[Record set Boundary: Start]

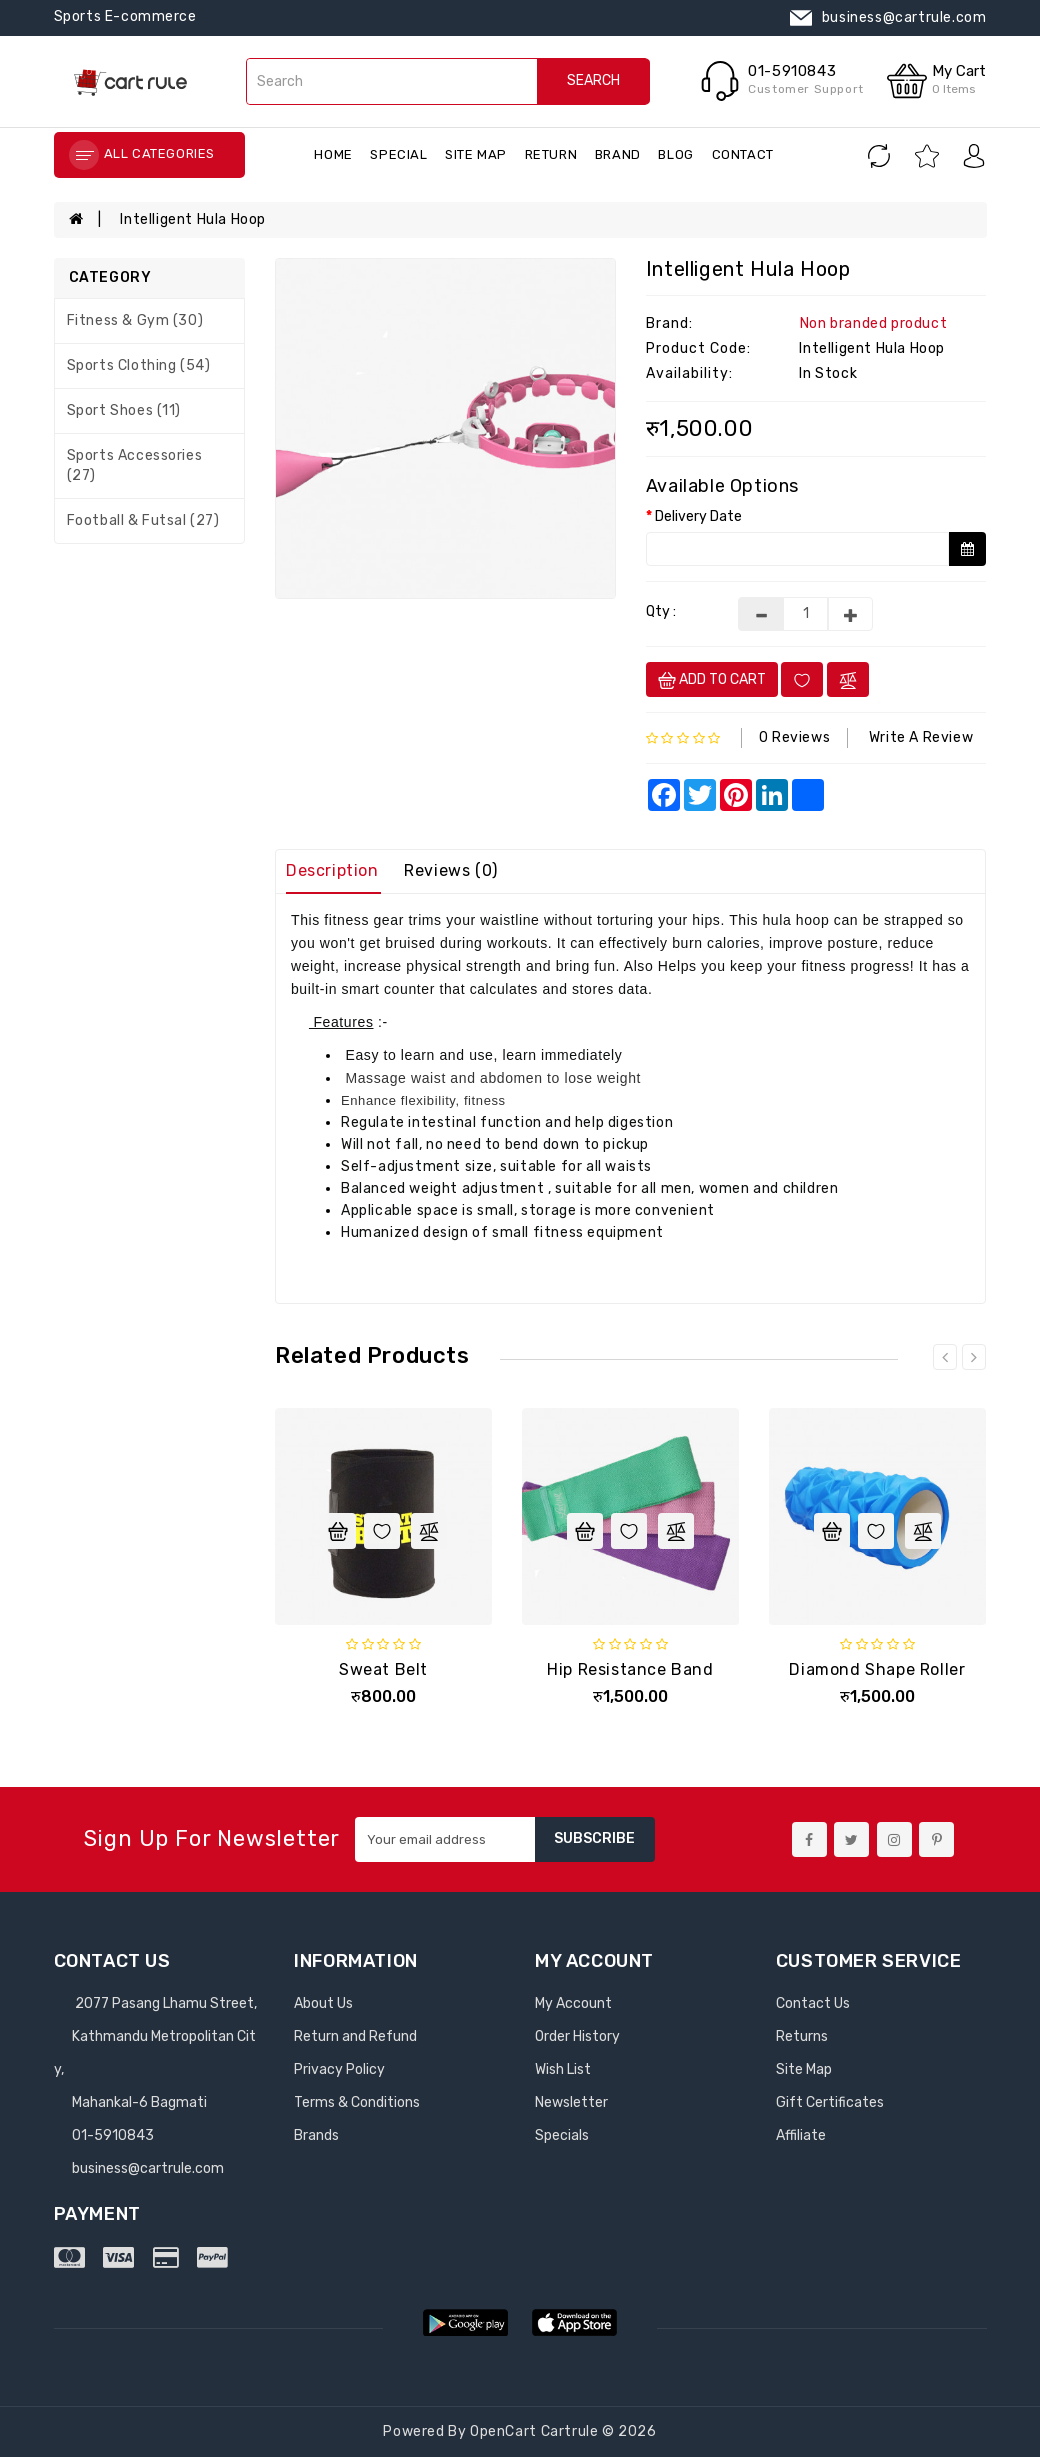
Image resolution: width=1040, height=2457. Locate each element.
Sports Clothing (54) (139, 365)
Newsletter (571, 2102)
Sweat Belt (383, 1669)
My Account (573, 2003)
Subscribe (594, 1838)
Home (333, 154)
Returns (802, 2036)
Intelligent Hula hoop (193, 219)
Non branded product (873, 323)
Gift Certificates (830, 2102)
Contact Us (813, 2003)
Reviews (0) (451, 870)
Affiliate (801, 2135)
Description (332, 870)
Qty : (661, 611)
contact (743, 154)
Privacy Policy (339, 2069)
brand (618, 154)
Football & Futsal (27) (143, 520)
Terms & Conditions (357, 2102)
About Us (323, 2003)
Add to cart (712, 680)
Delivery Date (698, 516)
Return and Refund (355, 2036)
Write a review (921, 737)
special (398, 154)
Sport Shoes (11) (124, 410)
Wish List (563, 2069)
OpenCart (503, 2431)
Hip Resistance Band (630, 1669)
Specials (562, 2135)
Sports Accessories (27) (135, 465)
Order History (577, 2036)
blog (675, 154)
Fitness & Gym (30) (135, 320)
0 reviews (794, 737)
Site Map (476, 154)
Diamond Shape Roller (877, 1669)
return (551, 154)
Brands (316, 2135)
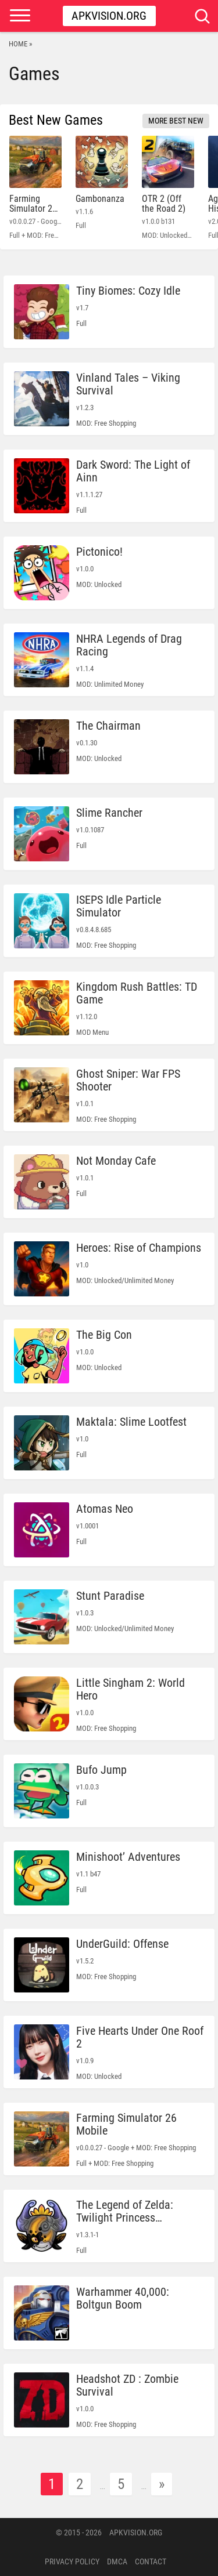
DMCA (117, 2561)
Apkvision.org (109, 16)
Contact (150, 2561)
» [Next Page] (162, 2484)
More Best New (175, 120)
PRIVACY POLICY (72, 2561)
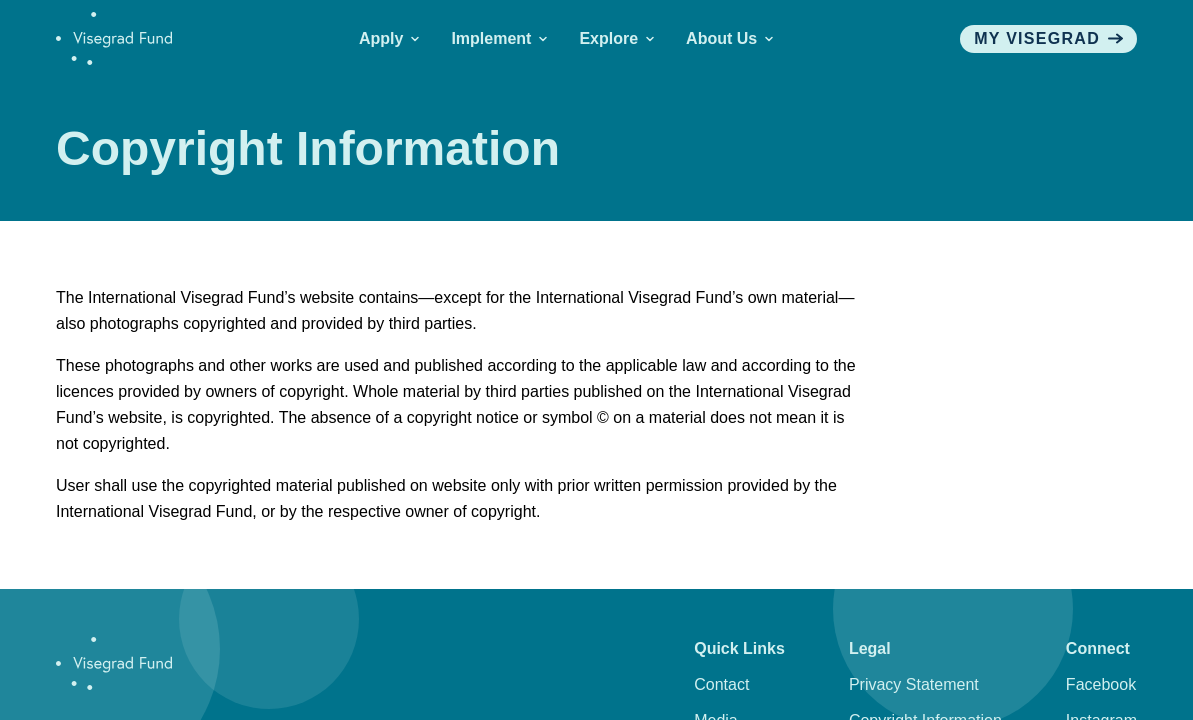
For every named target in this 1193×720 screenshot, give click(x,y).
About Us (729, 38)
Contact (721, 684)
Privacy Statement (914, 684)
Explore (616, 38)
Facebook (1101, 684)
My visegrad (1048, 38)
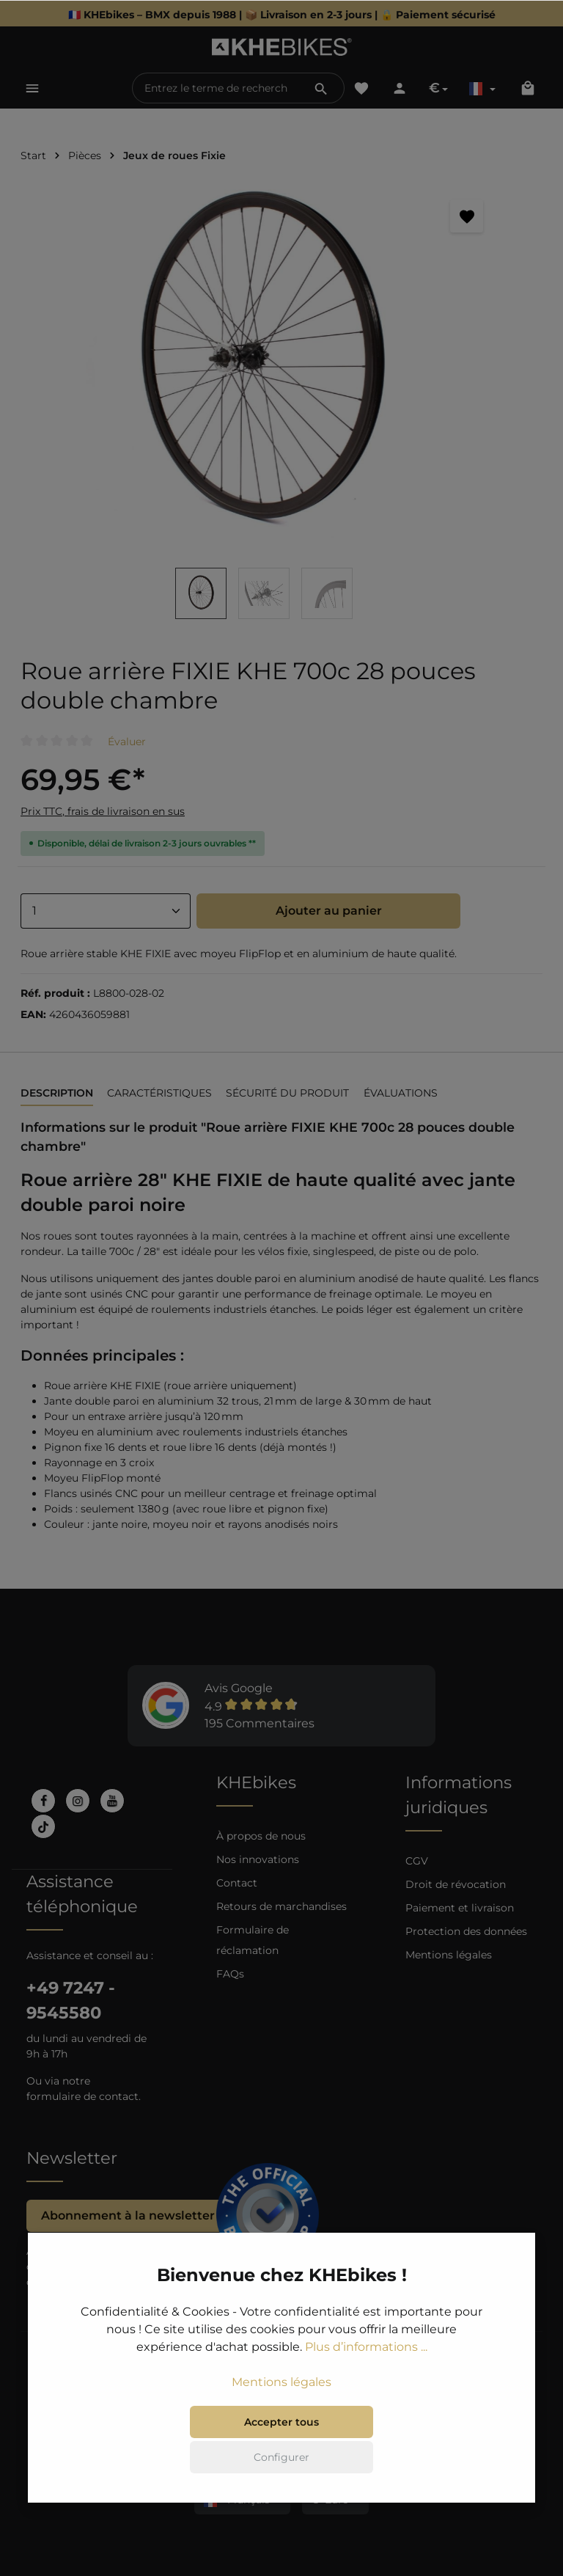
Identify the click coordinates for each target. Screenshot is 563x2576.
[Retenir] (466, 216)
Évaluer (127, 741)
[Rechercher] (321, 88)
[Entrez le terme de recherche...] (216, 88)
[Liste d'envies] (361, 88)
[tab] (57, 1094)
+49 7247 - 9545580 (70, 2000)
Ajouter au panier (329, 911)
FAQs (230, 1973)
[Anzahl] (106, 911)
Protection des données (466, 1931)
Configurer (281, 2513)
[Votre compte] (399, 88)
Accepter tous (281, 2478)
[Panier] (527, 88)
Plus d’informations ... (366, 2403)
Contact (236, 1882)
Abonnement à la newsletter (128, 2215)
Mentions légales (448, 1954)
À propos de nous (261, 1836)
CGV (416, 1860)
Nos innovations (257, 1859)
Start (33, 155)
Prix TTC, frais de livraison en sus (103, 811)
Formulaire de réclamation (252, 1940)
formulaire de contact (82, 2096)
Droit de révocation (455, 1884)
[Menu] (32, 88)
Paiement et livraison (459, 1907)
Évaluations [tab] (401, 1092)
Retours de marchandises (281, 1906)
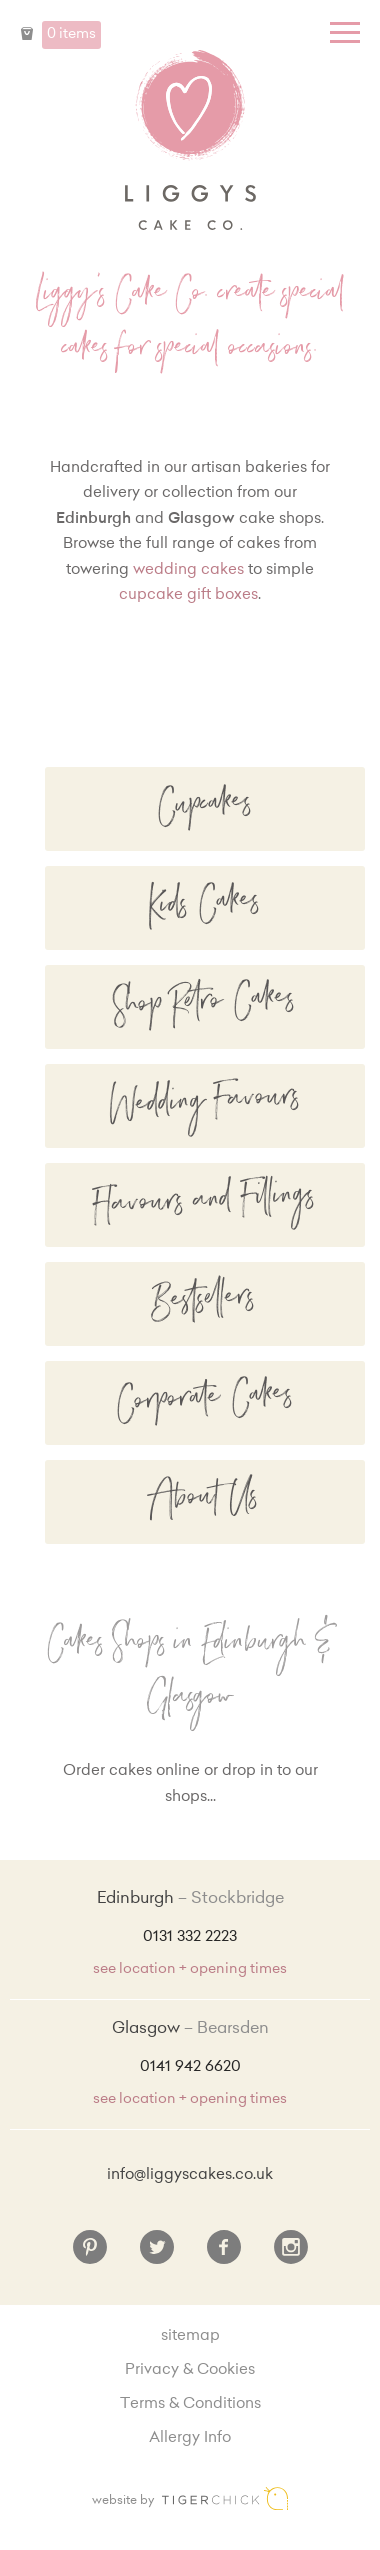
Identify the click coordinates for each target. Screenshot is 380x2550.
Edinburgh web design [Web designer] (225, 2498)
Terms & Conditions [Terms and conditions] (190, 2404)
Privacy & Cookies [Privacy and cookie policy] (190, 2370)
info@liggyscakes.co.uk (190, 2175)
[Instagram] (291, 2255)
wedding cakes (188, 570)
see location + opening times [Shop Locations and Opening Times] (190, 1970)
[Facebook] (224, 2255)
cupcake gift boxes (188, 595)
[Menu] (345, 33)
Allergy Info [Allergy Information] (190, 2438)
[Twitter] (157, 2255)
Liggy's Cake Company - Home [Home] (190, 140)
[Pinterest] (90, 2255)
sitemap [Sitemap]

[Record set Boundary: End]

Task goal> Search the records for the word "livraison" and copy out every line that holds it.

Problem solution>
Prix TTC, frais de livraison en sus (103, 811)
Paiement et livraison (459, 1907)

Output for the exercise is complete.